On Wednesday, representatives of the groups that have fought against the mine – and celebrated the EPA’s decision earlier this year — said they were surprised and disappointed by the state’s appeal to the Supreme Court.
“Today’s legal filing from the Governor is a slap in the face to Bristol Bay. Contrary to his false narrative, it was our Tribes, Alaska’s First People, who requested this action because politicians like Governor Dunleavy slammed the door in our face and put the interests of a Canadian Mining company above our rural villages and our world class salmon fishery,” Alannah Hurley, executive director of the United Tribes of Bristol Bay, said in a statement.
Hurley said the EPA action “is grounded in sound science” and predicted that the Dunleavy administration’s attempt will fail. “The Governor is once again ignoring the will of Alaskans and legal process by filing an action directly in the Supreme Court. Nevertheless, our Tribes will continue to defend EPA’s Clean Water Act protections for our region. We will use every tool at our disposal to protect our waters, our salmon, and our people,” she said.

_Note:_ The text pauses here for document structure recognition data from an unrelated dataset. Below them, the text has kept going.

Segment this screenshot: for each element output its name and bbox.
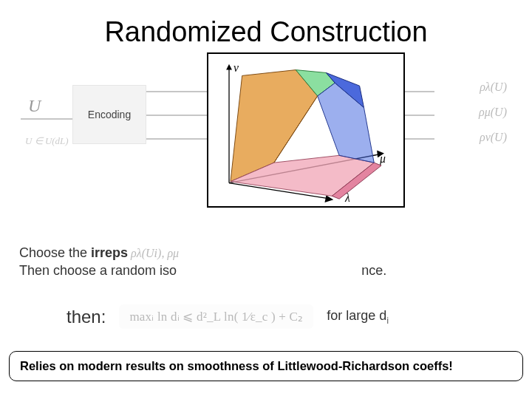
svg-marker-11 [318, 83, 375, 163]
then-row: then: maxᵢ ln dᵢ ⩽ d²_L ln( 1⁄ε_c ) + C₂… [66, 304, 517, 329]
footer-note: Relies on modern results on smoothness o… [9, 351, 523, 381]
then-right-sub: i [386, 314, 389, 325]
then-inequality: maxᵢ ln dᵢ ⩽ d²_L ln( 1⁄ε_c ) + C₂ [119, 304, 313, 329]
body-text: Choose the irreps ρλ(Ui), ρμ Then choose… [19, 244, 513, 280]
body-line1-a: Choose the [19, 245, 91, 260]
then-right-a: for large d [327, 308, 386, 323]
body-line2-b: nce. [361, 263, 386, 278]
output-rho-lambda: ρλ(U) [480, 81, 507, 94]
body-line1-math: ρλ(Ui), ρμ [128, 247, 179, 259]
body-line2-a: Then choose a random iso [19, 263, 177, 278]
output-rho-mu: ρμ(U) [479, 106, 507, 119]
input-U-label: U [28, 96, 41, 116]
page-title: Randomized Construction [0, 0, 532, 55]
svg-marker-1 [226, 64, 232, 70]
wire-input [21, 118, 72, 120]
axis-mu-label: μ [379, 152, 386, 166]
then-label: then: [66, 307, 106, 327]
output-rho-nu: ρν(U) [480, 131, 507, 144]
encoding-diagram: U U ∈ U(dL) Encoding ρλ(U) ρμ(U) ρν(U) ν… [0, 55, 532, 211]
encoding-box: Encoding [72, 85, 146, 144]
then-right-text: for large di [327, 308, 389, 326]
axis-nu-label: ν [233, 61, 239, 74]
body-irreps-word: irreps [91, 245, 128, 260]
polytope-figure: ν μ λ [207, 52, 405, 208]
input-U-membership: U ∈ U(dL) [25, 135, 69, 147]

“The Governor is ignoring Alaskans and science with this lawsuit. And even more appalling, he is using public funds to prop up out-of-state mining executives at the expense of Alaska’s salmon and all the people who rely on them. It’s anti-Alaskan,” she said.
Carole Holley, Alaska regional managing attorney for Earthjustice, said that the effort “goes against the wishes of most Alaskans.” She added: “It’s a highly unusual legal move, and also a highly unpopular one.”
But Northern Dynasty Minerals Ltd., the Vancouver-based company that owns the Pebble Limited Partnership, applauded the administration’s move and pledged to assist in the legal effort.
“The Bill of Complaint filed by Alaska is a welcome development in the long Pebble saga,” Ron Thiessen, the company’s president and chief executive officer, said in a statement. “Northern Dynasty strongly, and I mean very strongly, supports all of the arguments set forth by the State and we congratulate the State for bringing these claims directly to the U.S. Supreme Court. Northern Dynasty intends to prepare and file with the Supreme Court appropriate briefs to support the State’s case.”
The state action comes as the Bristol Bay commercial salmon season is nearing completion. As of Wednesday, 38.6 million salmon, almost all which is sockeye, had been harvested by commercial fishers this summer, according to preliminary figures from the Alaska Department of Fish and Game.
This year’s harvest so far is well short of the more than 60 million salmon harvested last year from a record Bristol Bay sockeye run of 79 million fish, but it is above the recent 20-year average, according to Department of Fish and Game data. Bristol Bay sockeye runs have been particularly strong in recent years, according to the department.
The Supreme Court will not be in session until October.